Kids’ Day includes a ring toss, scavenger hunt, bubble gum blowing, water balloon and sack race.
It includes agricultural education exhibits and demonstrations such as sheep shearing, wool spinning and wool weaving.
“New this year, we had horse-drawn carriage rides, ax throwing and a home-brewed beer competition. We had a corn hole tournament for both beginners and competitive players,” Schappelle said.
Horse-drawn carriages from Steiner Artisan Farms offer rides from the White Oak Street gate to the Kutztown Historical Society across the street from the original Kutztown Fairgrounds.
The story behind the Kutztown show
The Kutztown Historical Society gave a history talk to share more about the history behind the Kutztown Fair.
According to Brendan Strasser of the Kutztown Area Historical Society, the origins of the Kutztown Fair date back to 1870 when the first official Kutztown Fair was held in Kutztown Borough.
In the 1810s, early 1820s, there were a lot of veterans who liked nothing more than getting together every year, raising a few beers, pointing a few guns at a target, and occasionally pointing at each other. (a few chuckles from the audience) and have a good time,” Strasser said of the cover of the 150th Kutztown Fair.
These events became known as The Battalion Days and became very large in the 1820s and 1830s.
“They were supposed to be very noisy, multi-day affairs, and finally, during the Civil War, the city council decided they had to stop. It was causing a lot of chaos and the city council eventually banned these battalion days from happening,” Strasher said.
These events brought many people to the city and people from distant areas used to come to Kushtown to celebrate for a few days every year, he said. Even though Battalion Days was banned, people showed up anyway.
In the year In 1871, the Kutztown Fair was organized and held by the Keystone Agricultural and Horticultural Society. The first fairs were held on the south side of Kutztown between White Oak and Baldy Streets. The original fairgrounds included exhibition buildings, a one-third mile racetrack, and a nearby hotel.
“That fair really sparked the idea of the Kutztown fairs that we were able to understand, hundreds and thousands of people coming into town every year,” Strasser said.

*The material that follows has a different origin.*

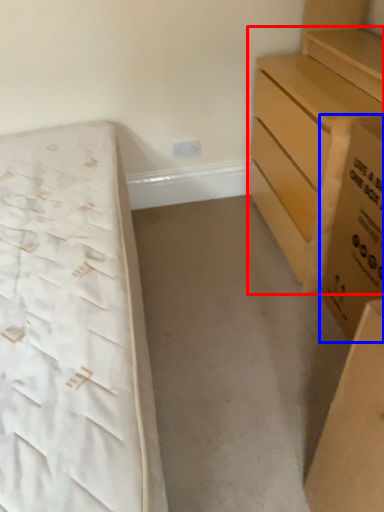 Question: Which of the following is the farthest to the observer, chest of drawers (highlighted by a red box) or cardboard box (highlighted by a blue box)?

Choices:
 (A) chest of drawers
 (B) cardboard box

Answer: (A)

The fair was eventually so small that the association sought other land but lacked the membership to sustain it. The fair ended in 1903 and the fair was sold for construction, he said.
“The town, without a fair in 1904, began to stir for a new Cooktown fair,” Strasher said.
In 1905, Jacob Esser was the main man behind his support for the founding of the Kutztown Fair Society and becoming president of the Fair Society. It was a familiar name to most Kutztown residents, as were Esserians when the town was founded in 1850. Jacob was a third-generation owner and Kutztown veteran and owner of a publishing company.
The fair association quickly sold shares and secured 32 acres of land where the Kutztown Fairgrounds is now located. Later, about 20 more acres were added.
From 1905 until today, except for 2020, a fair has been held almost every year.